Activation of control, unprimed neutrophils with soluble immune complexes fails to generate a respiratory burst. However, if the cells are primed with either tumor necrosis factor-α or granulocyte-macrophage colony-stimulating factor prior to addition of soluble immune complexes, then a rapid and transient burst of reactive oxidant secretion is observed. In unprimed neutrophils the soluble immune complexes stimulate an intracellular Ca2+ transient that arises from the mobilization of intracellular Ca2+. However, in primed cells, an 'extra' intracellular Ca2+ signal is observed that arises from Ca2+ influx.

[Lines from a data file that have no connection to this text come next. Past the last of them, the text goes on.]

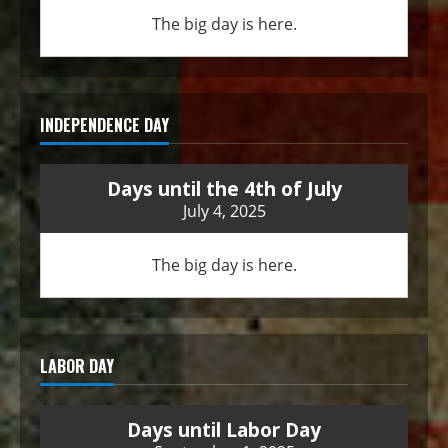
The big day is here.
INDEPENDENCE DAY
Days until the 4th of July
July 4, 2025
The big day is here.
LABOR DAY
Days until Labor Day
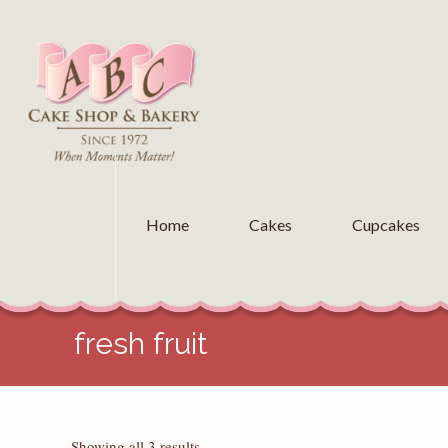
Home
Cakes
Cupcakes
fresh fruit
Sorted
Showing all 3 results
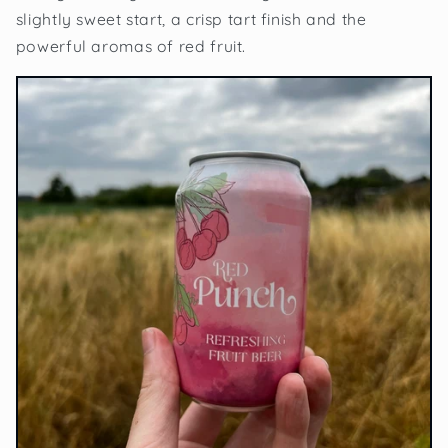
slightly sweet start, a crisp tart finish and the
powerful aromas of red fruit.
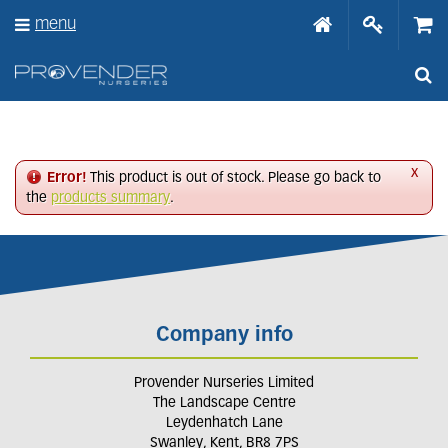
J
menu
u
m
p
t
o
c
o
n
x
Error!
This product is out of stock. Please go back to
t
the
products summary
.
e
n
t
Company info
Provender Nurseries Limited
The Landscape Centre
Leydenhatch Lane
Swanley, Kent, BR8 7PS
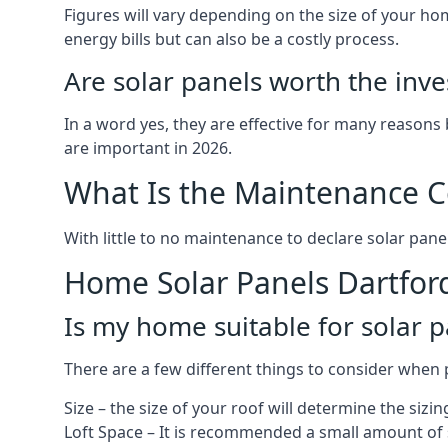
Figures will vary depending on the size of your 
energy bills but can also be a costly process.
Are solar panels worth the inv
In a word yes, they are effective for many reasons
are important in 2026.
What Is the Maintenance Co
With little to no maintenance to declare solar panel
Home Solar Panels Dartfor
Is my home suitable for solar p
There are a few different things to consider when p
Size – the size of your roof will determine the sizi
Loft Space – It is recommended a small amount of spa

After removal of FcγRIIIb by treatment with pronase or PI-PLC, the soluble immune complexes fail to activate a respiratory burst in unprimed neutrophils and the 'extra' Ca2+ signal is not observed. These results indicate that during priming FcγRIIIb becomes functionally activated and thence its ligation leads to stimulated Ca2+ influx and the generation of intracellular signals that lead to NADPH oxidase activation. Experiments using Fab/F(ab')2 fragments to specifically crosslink either FcγRII or FcγRIIIb and experiments with neutrophils from an individual with FcγRIIIb gene deficiency confirm this important function for FcγRIIIb in neutrophil activation.